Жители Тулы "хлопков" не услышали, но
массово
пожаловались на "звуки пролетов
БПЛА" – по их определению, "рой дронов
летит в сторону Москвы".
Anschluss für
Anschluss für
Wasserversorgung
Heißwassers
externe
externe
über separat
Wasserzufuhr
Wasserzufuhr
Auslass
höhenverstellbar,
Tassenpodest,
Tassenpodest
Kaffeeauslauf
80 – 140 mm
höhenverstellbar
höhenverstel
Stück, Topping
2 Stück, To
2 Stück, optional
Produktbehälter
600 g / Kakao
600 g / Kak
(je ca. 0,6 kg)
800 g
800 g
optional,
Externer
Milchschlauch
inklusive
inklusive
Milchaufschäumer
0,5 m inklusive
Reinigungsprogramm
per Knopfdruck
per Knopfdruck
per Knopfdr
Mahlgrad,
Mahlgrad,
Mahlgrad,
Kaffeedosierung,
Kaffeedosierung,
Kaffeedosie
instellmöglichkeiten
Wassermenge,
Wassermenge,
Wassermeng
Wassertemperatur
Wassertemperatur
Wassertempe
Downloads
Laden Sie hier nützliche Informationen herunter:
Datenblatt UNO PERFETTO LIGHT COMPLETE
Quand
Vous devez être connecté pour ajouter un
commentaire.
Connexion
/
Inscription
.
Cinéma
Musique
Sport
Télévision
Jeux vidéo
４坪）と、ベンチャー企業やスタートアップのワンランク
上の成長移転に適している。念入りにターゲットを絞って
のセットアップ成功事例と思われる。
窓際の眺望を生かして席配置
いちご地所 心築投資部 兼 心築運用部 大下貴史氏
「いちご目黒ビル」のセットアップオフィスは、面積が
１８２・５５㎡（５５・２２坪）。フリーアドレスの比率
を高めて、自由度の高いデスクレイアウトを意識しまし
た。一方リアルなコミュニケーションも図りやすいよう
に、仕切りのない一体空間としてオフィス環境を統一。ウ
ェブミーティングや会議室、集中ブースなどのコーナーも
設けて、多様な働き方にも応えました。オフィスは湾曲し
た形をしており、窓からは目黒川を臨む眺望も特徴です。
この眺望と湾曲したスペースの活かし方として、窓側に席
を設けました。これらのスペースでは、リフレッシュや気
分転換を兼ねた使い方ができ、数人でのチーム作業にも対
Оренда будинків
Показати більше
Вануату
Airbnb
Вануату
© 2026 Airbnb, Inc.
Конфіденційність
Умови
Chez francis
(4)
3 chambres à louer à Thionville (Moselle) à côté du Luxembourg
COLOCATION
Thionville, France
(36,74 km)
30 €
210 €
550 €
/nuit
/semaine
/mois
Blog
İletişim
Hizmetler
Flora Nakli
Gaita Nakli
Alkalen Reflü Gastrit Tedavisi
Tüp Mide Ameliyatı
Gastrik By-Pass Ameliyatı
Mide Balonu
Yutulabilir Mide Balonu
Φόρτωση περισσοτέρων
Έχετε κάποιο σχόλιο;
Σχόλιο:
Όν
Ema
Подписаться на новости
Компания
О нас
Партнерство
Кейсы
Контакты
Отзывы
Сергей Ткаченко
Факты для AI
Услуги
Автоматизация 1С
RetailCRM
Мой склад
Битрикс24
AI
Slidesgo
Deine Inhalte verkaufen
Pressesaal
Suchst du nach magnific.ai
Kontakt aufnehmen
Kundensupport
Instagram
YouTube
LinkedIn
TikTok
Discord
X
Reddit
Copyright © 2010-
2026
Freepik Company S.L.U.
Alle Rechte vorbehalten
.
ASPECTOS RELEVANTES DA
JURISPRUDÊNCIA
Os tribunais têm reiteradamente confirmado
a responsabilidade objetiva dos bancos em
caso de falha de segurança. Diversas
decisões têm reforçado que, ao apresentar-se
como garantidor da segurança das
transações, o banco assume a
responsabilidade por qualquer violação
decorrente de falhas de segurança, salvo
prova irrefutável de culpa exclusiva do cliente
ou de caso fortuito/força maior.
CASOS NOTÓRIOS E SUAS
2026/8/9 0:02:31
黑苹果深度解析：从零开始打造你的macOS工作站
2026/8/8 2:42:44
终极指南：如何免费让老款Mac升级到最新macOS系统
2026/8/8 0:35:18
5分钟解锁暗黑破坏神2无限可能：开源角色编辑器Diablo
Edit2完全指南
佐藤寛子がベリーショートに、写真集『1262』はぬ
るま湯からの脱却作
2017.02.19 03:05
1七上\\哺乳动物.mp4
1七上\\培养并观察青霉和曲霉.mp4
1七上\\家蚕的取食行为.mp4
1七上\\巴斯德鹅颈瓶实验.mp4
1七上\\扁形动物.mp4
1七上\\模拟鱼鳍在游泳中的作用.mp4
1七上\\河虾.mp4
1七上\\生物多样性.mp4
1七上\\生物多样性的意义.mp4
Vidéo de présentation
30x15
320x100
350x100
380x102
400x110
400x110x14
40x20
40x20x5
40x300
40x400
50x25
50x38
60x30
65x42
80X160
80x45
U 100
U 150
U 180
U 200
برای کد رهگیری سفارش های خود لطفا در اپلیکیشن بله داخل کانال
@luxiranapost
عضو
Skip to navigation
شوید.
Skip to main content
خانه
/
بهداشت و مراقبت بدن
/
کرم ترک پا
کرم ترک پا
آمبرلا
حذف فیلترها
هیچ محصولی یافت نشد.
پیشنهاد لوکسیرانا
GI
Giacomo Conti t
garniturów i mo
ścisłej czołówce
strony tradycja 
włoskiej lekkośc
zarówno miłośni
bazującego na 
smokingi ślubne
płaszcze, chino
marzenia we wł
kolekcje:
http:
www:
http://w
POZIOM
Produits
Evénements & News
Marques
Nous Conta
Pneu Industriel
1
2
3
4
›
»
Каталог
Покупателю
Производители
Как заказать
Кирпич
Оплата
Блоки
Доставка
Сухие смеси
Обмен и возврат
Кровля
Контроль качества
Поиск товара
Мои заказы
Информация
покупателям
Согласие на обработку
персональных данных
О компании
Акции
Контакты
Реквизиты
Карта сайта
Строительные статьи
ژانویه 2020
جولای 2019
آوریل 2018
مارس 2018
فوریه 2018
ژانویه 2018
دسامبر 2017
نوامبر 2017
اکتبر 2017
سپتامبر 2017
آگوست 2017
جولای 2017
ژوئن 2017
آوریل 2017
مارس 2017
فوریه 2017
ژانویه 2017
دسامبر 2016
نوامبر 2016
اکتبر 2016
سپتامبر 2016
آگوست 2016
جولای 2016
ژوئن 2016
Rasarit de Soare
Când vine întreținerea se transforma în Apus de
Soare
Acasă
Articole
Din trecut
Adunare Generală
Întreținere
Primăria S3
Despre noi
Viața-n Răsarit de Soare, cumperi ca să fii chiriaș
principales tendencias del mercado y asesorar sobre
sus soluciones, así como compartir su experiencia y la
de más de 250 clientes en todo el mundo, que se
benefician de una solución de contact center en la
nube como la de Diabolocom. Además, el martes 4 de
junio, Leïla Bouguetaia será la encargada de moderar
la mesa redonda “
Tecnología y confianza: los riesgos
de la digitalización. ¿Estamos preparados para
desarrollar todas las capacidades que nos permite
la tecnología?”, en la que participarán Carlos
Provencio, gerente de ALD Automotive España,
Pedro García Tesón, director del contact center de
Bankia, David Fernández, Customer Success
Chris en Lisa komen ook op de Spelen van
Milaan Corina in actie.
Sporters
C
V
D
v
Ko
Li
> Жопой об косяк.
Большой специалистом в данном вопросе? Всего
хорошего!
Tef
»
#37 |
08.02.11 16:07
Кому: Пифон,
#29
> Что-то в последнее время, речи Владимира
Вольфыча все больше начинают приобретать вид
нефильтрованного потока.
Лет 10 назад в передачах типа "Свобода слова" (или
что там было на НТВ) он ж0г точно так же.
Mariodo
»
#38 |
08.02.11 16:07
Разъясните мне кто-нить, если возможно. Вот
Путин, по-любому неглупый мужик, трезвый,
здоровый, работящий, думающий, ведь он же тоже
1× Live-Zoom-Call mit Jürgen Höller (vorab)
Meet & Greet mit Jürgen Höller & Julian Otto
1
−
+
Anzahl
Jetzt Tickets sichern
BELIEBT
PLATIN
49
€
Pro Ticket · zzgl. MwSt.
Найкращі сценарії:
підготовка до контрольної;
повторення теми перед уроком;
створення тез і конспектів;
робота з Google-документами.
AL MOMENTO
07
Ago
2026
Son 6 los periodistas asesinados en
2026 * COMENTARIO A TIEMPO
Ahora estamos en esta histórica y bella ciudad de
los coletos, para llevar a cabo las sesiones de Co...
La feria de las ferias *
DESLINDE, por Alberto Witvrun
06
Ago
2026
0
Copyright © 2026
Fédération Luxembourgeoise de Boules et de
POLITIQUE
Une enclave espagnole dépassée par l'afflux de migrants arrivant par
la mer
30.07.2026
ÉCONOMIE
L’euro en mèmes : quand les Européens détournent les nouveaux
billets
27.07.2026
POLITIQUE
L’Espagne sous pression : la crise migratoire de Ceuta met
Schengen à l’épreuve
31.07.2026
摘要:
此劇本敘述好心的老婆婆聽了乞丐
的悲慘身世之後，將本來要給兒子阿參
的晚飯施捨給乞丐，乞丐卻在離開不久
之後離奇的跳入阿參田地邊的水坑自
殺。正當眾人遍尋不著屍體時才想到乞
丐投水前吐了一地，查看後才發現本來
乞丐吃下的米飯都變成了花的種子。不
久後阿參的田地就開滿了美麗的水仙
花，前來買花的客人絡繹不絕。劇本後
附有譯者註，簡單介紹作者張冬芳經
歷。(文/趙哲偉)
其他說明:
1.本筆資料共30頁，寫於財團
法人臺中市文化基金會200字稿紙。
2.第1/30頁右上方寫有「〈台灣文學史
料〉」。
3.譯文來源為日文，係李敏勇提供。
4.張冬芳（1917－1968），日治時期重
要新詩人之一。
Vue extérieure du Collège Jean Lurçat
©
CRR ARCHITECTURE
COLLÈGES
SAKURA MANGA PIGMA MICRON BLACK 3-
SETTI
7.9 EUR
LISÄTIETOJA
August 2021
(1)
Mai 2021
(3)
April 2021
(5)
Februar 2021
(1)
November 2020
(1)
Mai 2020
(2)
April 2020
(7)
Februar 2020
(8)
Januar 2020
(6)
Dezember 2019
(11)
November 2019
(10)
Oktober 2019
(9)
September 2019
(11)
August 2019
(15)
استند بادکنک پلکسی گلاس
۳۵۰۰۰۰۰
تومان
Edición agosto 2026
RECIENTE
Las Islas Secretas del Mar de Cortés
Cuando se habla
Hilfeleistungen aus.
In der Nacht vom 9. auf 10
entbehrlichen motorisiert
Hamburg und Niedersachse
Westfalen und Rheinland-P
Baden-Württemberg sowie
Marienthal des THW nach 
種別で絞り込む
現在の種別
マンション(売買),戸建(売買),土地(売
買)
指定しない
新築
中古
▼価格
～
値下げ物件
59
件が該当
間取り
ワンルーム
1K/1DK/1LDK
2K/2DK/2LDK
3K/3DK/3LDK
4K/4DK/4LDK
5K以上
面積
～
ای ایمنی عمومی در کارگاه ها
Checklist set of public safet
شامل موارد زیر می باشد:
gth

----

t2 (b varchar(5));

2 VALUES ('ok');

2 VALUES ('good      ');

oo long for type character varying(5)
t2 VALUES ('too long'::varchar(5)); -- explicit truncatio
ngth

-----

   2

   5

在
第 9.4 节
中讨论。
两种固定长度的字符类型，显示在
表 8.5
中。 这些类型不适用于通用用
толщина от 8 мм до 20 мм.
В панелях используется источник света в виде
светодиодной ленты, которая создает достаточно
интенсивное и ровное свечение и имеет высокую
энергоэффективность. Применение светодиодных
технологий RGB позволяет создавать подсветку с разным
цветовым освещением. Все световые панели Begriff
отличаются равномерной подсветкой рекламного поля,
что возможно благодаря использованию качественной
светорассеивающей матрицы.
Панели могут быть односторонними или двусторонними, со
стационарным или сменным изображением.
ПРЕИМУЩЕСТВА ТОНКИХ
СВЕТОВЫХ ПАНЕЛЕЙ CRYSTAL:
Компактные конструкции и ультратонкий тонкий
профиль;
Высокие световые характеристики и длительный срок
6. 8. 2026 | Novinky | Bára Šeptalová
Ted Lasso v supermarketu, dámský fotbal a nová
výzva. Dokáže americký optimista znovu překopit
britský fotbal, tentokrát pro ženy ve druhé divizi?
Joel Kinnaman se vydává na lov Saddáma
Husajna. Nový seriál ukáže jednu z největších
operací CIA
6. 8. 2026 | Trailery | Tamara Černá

• • • •

DESCRIPTION OF THE TASK: Copy out each line of the listing where the string "Thionville" appears.

FINISHED EXERCISE:
3 chambres à louer à Thionville (Moselle) à côté du Luxembourg
Thionville, France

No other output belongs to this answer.